_GOAL OF THE EXERCISE_
Repeat the whole listing word for word, skipping pictures.

_INFORMATION SHOWN_
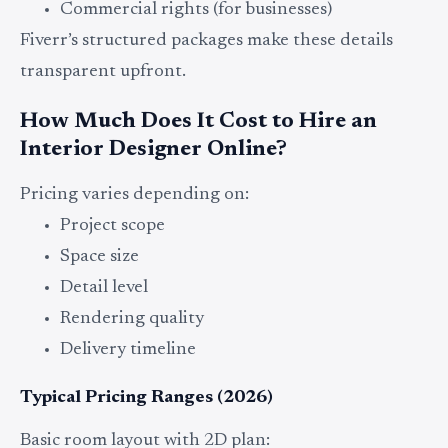
Commercial rights (for businesses)
Fiverr’s structured packages make these details
transparent upfront.
How Much Does It Cost to Hire an
Interior Designer Online?
Pricing varies depending on:
Project scope
Space size
Detail level
Rendering quality
Delivery timeline
Typical Pricing Ranges (2026)
Basic room layout with 2D plan:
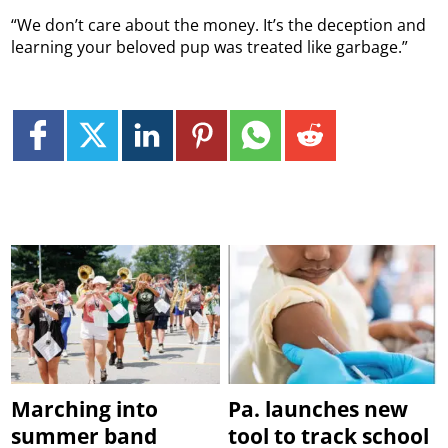
“We don’t care about the money. It’s the deception and
learning your beloved pup was treated like garbage.”
Marching into
Pa. launches new
summer band
tool to track school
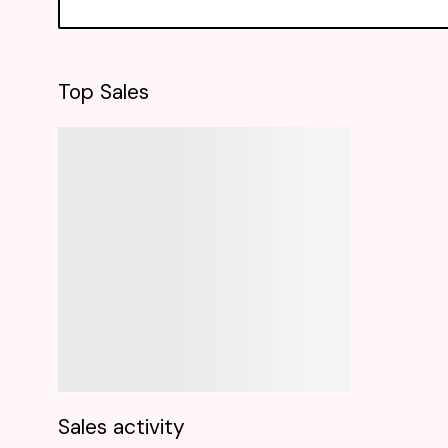
Top Sales
Sales activity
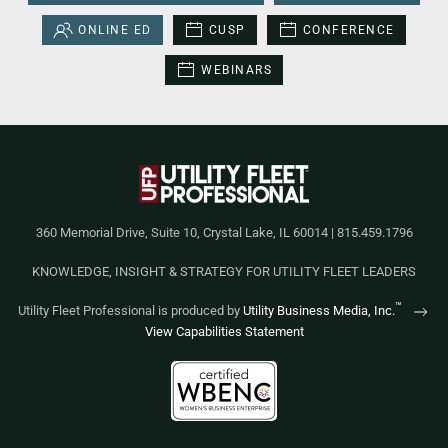
ONLINE ED
CUSP
CONFERENCE
WEBINARS
360 Memorial Drive, Suite 10, Crystal Lake, IL 60014 | 815.459.1796
KNOWLEDGE, INSIGHT & STRATEGY FOR UTILITY FLEET LEADERS
™
Utility Fleet Professional is produced by
Utility Business Media, Inc.
View Capabilities Statement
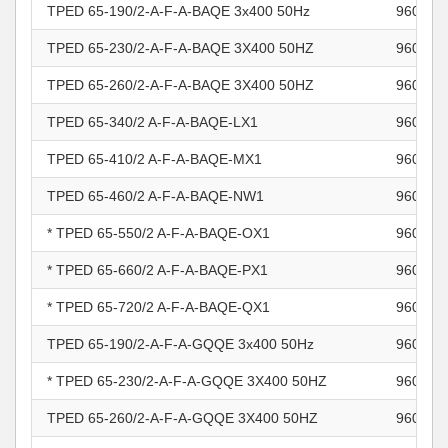
TPED 65-190/2-A-F-A-BAQE 3x400 50Hz
960966
TPED 65-230/2-A-F-A-BAQE 3X400 50HZ
960966
TPED 65-260/2-A-F-A-BAQE 3X400 50HZ
960966
TPED 65-340/2 A-F-A-BAQE-LX1
960966
TPED 65-410/2 A-F-A-BAQE-MX1
960966
TPED 65-460/2 A-F-A-BAQE-NW1
960966
* TPED 65-550/2 A-F-A-BAQE-OX1
960966
* TPED 65-660/2 A-F-A-BAQE-PX1
960966
* TPED 65-720/2 A-F-A-BAQE-QX1
960966
TPED 65-190/2-A-F-A-GQQE 3x400 50Hz
960966
* TPED 65-230/2-A-F-A-GQQE 3X400 50HZ
960966
TPED 65-260/2-A-F-A-GQQE 3X400 50HZ
960966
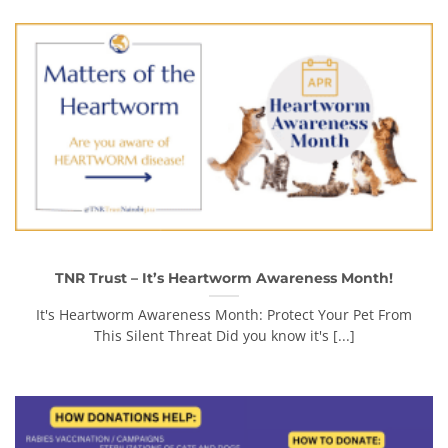
TNR Trust – It’s Heartworm Awareness Month!
It's Heartworm Awareness Month: Protect Your Pet From
This Silent Threat Did you know it's [...]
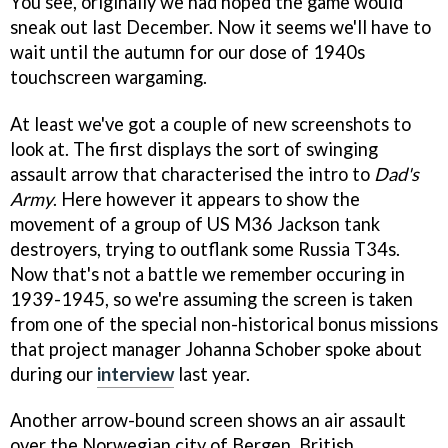
You see, originally we had hoped the game would
sneak out last December. Now it seems we'll have to
wait until the autumn for our dose of 1940s
touchscreen wargaming.
At least we've got a couple of new screenshots to
look at. The first displays the sort of swinging
assault arrow that characterised the intro to
Dad's
Army
. Here however it appears to show the
movement of a group of US M36 Jackson tank
destroyers, trying to outflank some Russia T34s.
Now that's not a battle we remember occuring in
1939-1945, so we're assuming the screen is taken
from one of the special non-historical bonus missions
that project manager Johanna Schober spoke about
during our
interview
last year.
Another arrow-bound screen shows an air assault
over the Norwegian city of Bergen. British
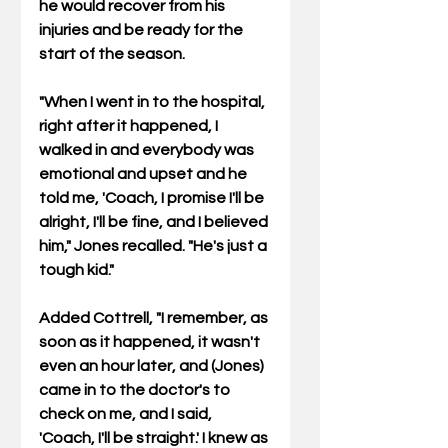
he would recover from his 
injuries and be ready for the 
start of the season.
"When I went in to the hospital, 
right after it happened, I 
walked in and everybody was 
emotional and upset and he 
told me, 'Coach, I promise I'll be 
alright, I'll be fine, and I believed 
him," Jones recalled. "He's just a 
tough kid."
Added Cottrell, "I remember, as 
soon as it happened, it wasn't 
even an hour later, and (Jones) 
came in to the doctor's to 
check on me, and I said, 
'Coach, I'll be straight.' I knew as 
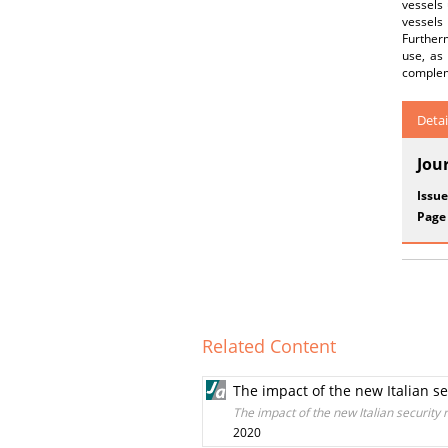
vessels 
vessels
Furtherm
use, as 
compleme
Detai
Jou
Issue
Page
Related Content
The impact of the new Italian s
The impact of the new Italian security
2020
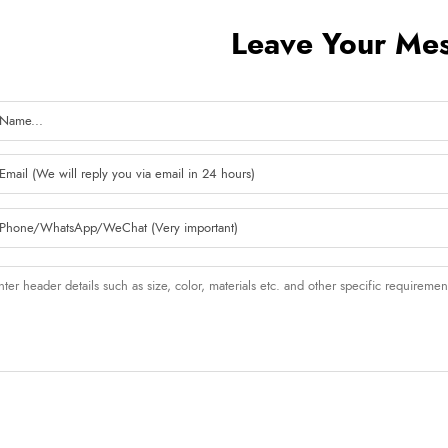
Leave Your Me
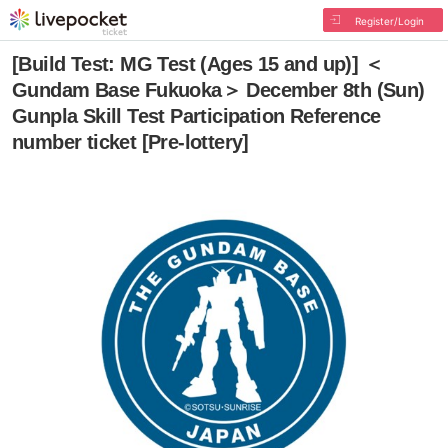
Register/Login
[Build Test: MG Test (Ages 15 and up)] ＜
Gundam Base Fukuoka＞ December 8th (Sun)
Gunpla Skill Test Participation Reference
number ticket [Pre-lottery]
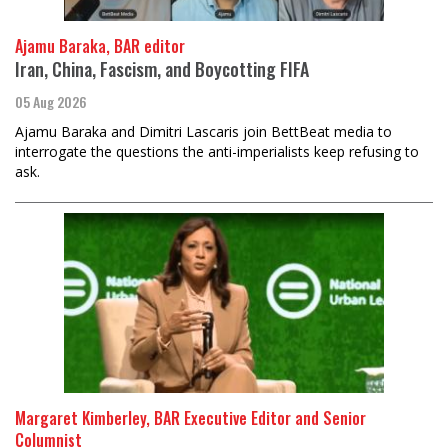
Ajamu Baraka, BAR editor
Iran, China, Fascism, and Boycotting FIFA
05 Aug 2026
Ajamu Baraka and Dimitri Lascaris join BettBeat media to
interrogate the questions the anti-imperialists keep refusing to
ask.
Margaret Kimberley, BAR Executive Editor and Senior
Columnist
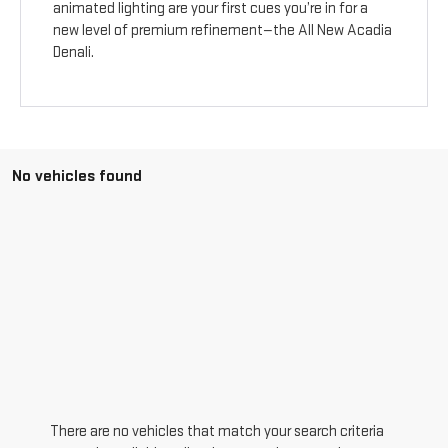
animated lighting are your first cues you’re in for a
new level of premium refinement—the All New Acadia
Denali.
No vehicles found
There are no vehicles that match your search criteria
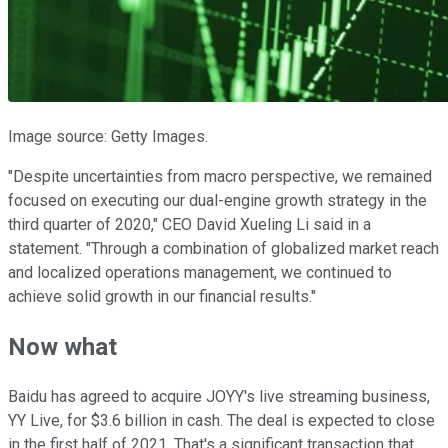
Image source: Getty Images.
"Despite uncertainties from macro perspective, we remained
focused on executing our dual-engine growth strategy in the
third quarter of 2020," CEO David Xueling Li said in a
statement. "Through a combination of globalized market reach
and localized operations management, we continued to
achieve solid growth in our financial results."
Now what
Baidu has agreed to acquire JOYY's live streaming business,
YY Live, for $3.6 billion in cash. The deal is expected to close
in the first half of 2021. That's a significant transaction that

_ANSWER SECTION_
Commercial rights (for businesses)
Fiverr’s structured packages make these details
transparent upfront.
How Much Does It Cost to Hire an
Interior Designer Online?
Pricing varies depending on:
Project scope
Space size
Detail level
Rendering quality
Delivery timeline
Typical Pricing Ranges (2026)
Basic room layout with 2D plan:
“We don’t care about the money. It’s the deception and
learning your beloved pup was treated like garbage.”
Marching into
Pa. launches new
summer band
tool to track school
Top Sales
Sales activity
ONLINE ED
CUSP
CONFERENCE
WEBINARS
360 Memorial Drive, Suite 10, Crystal Lake, IL 60014 | 815.459.1796
KNOWLEDGE, INSIGHT & STRATEGY FOR UTILITY FLEET LEADERS
™
Utility Fleet Professional is produced by
Utility Business Media, Inc.
View Capabilities Statement
TPED 65-190/2-A-F-A-BAQE 3x400 50Hz
960966
TPED 65-230/2-A-F-A-BAQE 3X400 50HZ
960966
TPED 65-260/2-A-F-A-BAQE 3X400 50HZ
960966
TPED 65-340/2 A-F-A-BAQE-LX1
960966
TPED 65-410/2 A-F-A-BAQE-MX1
960966
TPED 65-460/2 A-F-A-BAQE-NW1
960966
* TPED 65-550/2 A-F-A-BAQE-OX1
960966
* TPED 65-660/2 A-F-A-BAQE-PX1
960966
* TPED 65-720/2 A-F-A-BAQE-QX1
960966
TPED 65-190/2-A-F-A-GQQE 3x400 50Hz
960966
* TPED 65-230/2-A-F-A-GQQE 3X400 50HZ
960966
TPED 65-260/2-A-F-A-GQQE 3X400 50HZ
960966
TNR Trust – It’s Heartworm Awareness Month!
It's Heartworm Awareness Month: Protect Your Pet From
This Silent Threat Did you know it's [...]
You see, originally we had hoped the game would
sneak out last December. Now it seems we'll have to
wait until the autumn for our dose of 1940s
touchscreen wargaming.
At least we've got a couple of new screenshots to
look at. The first displays the sort of swinging
assault arrow that characterised the intro to
Dad's
Army
. Here however it appears to show the
movement of a group of US M36 Jackson tank
destroyers, trying to outflank some Russia T34s.
Now that's not a battle we remember occuring in
1939-1945, so we're assuming the screen is taken
from one of the special non-historical bonus missions
that project manager Johanna Schober spoke about
during our
interview
last year.
Another arrow-bound screen shows an air assault
over the Norwegian city of Bergen. British
he would recover from his 
injuries and be ready for the 
start of the season.
"When I went in to the hospital, 
right after it happened, I 
walked in and everybody was 
emotional and upset and he 
told me, 'Coach, I promise I'll be 
alright, I'll be fine, and I believed 
him," Jones recalled. "He's just a 
tough kid."
Added Cottrell, "I remember, as 
soon as it happened, it wasn't 
even an hour later, and (Jones) 
came in to the doctor's to 
check on me, and I said, 
'Coach, I'll be straight.' I knew as 
vessels 
vessels
Furtherm
use, as 
compleme
Detai
Jou
Issue
Page
Related Content
The impact of the new Italian s
The impact of the new Italian security
2020
Leave Your Me
Register/Login
[Build Test: MG Test (Ages 15 and up)] ＜
Gundam Base Fukuoka＞ December 8th (Sun)
Gunpla Skill Test Participation Reference
number ticket [Pre-lottery]
Ajamu Baraka, BAR editor
Iran, China, Fascism, and Boycotting FIFA
05 Aug 2026
Ajamu Baraka and Dimitri Lascaris join BettBeat media to
interrogate the questions the anti-imperialists keep refusing to
ask.
Margaret Kimberley, BAR Executive Editor and Senior
Columnist
animated lighting are your first cues you’re in for a
new level of premium refinement—the All New Acadia
Denali.
No vehicles found
There are no vehicles that match your search criteria
Image source: Getty Images.
"Despite uncertainties from macro perspective, we remained
focused on executing our dual-engine growth strategy in the
third quarter of 2020," CEO David Xueling Li said in a
statement. "Through a combination of globalized market reach
and localized operations management, we continued to
achieve solid growth in our financial results."
Now what
Baidu has agreed to acquire JOYY's live streaming business,
YY Live, for $3.6 billion in cash. The deal is expected to close
in the first half of 2021. That's a significant transaction that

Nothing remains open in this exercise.